Committed by: Isprinsessan. She was tired with moving around and wanted to use the stolen money for paying for staying in Valleby. She learnt her little monkey Sylvester to go around and take people's wallets. But Polismästaren didn't arrest her because in the end she left the wallets back to the people. Instead he allowed Isprinsessan to handle a fog machine and play an angel in the Christmas play.

=== Part 13-16 ===
A well-known author, Frank Franksson, returns to his former home town Valleby for reading his new book Kärlek på Prärien. Suddenly he and his friend Jonas Boklund, the owner of the book shop of Valleby, become angry to each other. When Frank reads the book, he stops before the end; the end has been "stolen".

Committed by: No one committed some crime. Frank and Jonas were working "together"; Jonas wrote the books they claimed that Frank was the author of the books so they could make a better business. They promised that they should betray their secret after 10 books but Frank regretted it when he came to Valleby and then Jonas refused to give him the end of Kärlek på Prärien.

=== Part 16-19 ===
One day the rich Åkerö family rent a room in Ronny Hazelwood's hotel. The next day their dog Ribston disappears and they require Ronny to pay them the worth of the dog; 200 000 SEK. Ronny becomes suspected, and even Pierre, the bellhop of the hotel, who has dog-allergy and refuses to work more if the dogs stays there.

Committed by: The Åkerö family. Every time they travelled to hotels and changed name and claimed that the dog disappeared so they could require the hotel owners to pay.

=== Part 19-21 ===
The Swedish gold is put in the bank vault in the bank of Valleby.
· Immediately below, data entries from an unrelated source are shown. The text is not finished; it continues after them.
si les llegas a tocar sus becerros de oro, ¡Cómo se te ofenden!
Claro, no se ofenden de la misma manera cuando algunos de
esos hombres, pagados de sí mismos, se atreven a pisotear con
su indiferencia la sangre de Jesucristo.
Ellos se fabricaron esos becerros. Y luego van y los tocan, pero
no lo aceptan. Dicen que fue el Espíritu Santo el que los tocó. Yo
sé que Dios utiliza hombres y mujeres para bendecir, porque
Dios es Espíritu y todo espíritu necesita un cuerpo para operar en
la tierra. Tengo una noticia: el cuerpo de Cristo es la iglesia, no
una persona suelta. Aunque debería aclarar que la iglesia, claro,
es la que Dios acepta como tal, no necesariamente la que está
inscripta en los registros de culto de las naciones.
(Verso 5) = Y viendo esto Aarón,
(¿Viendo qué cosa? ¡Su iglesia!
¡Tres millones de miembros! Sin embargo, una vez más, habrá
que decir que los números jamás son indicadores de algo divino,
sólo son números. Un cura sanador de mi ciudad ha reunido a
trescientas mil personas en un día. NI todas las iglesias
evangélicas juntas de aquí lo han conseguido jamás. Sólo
The day when it is going to be transported to Stockholm, it's stolen, despite to the very advanced security system (which included laser flashes).
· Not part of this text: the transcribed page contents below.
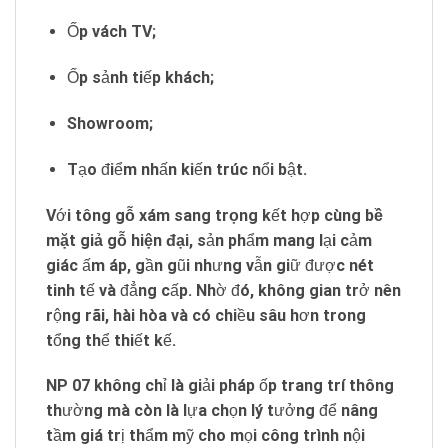
Ốp vách TV;
Ốp sảnh tiếp khách;
Showroom;
Tạo điểm nhấn kiến trúc nổi bật.
Với
tông gỗ xám sang trọng
kết hợp cùng
bề
mặt giả gỗ hiện đại
, sản phẩm mang lại cảm
giác ấm áp, gần gũi nhưng vẫn giữ được nét
tinh tế và đẳng cấp. Nhờ đó, không gian trở nên
rộng rãi, hài hòa và có chiều sâu hơn trong
tổng thể thiết kế.
NP 07 không chỉ là giải pháp ốp trang trí thông
thường mà còn là lựa chọn lý tưởng để nâng
tầm giá trị thẩm mỹ cho mọi công trình nội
Committed by: Hammar, the bank director and his college Rutger Björkhage. Rutger, who won Olympics-gold-medal in gymnastics as young, could easily press himself into the gold box where he was hidden. At the night he put the gold bars in soap so they could "ski" through the floor under the laser flashes towards the door where Hammar took them. After throwing all of the gold bars, Rutger used his gymnastic-methods for going through the lasers.

=== Part 22-24 ===
Someone sends a cake to the theatre which Solskensorkestern and Muhammed Karat eat. Later they are ill and can't participate in the Christmas play but they get medicine. It's the first time Polismästaren visits LasseMajas detektivbyrå and when he goes away home someone kidnaps him.

Committed by: Prästen. Every day during December she tried to talk to Polismästaren, trying to ask for participating in the Christmas play, but he couldn't any time and then she took him to the church. Lasse and Maja caught her but Polismästaren ordered them to let her go and he let her to play Jesus in the Christmas play.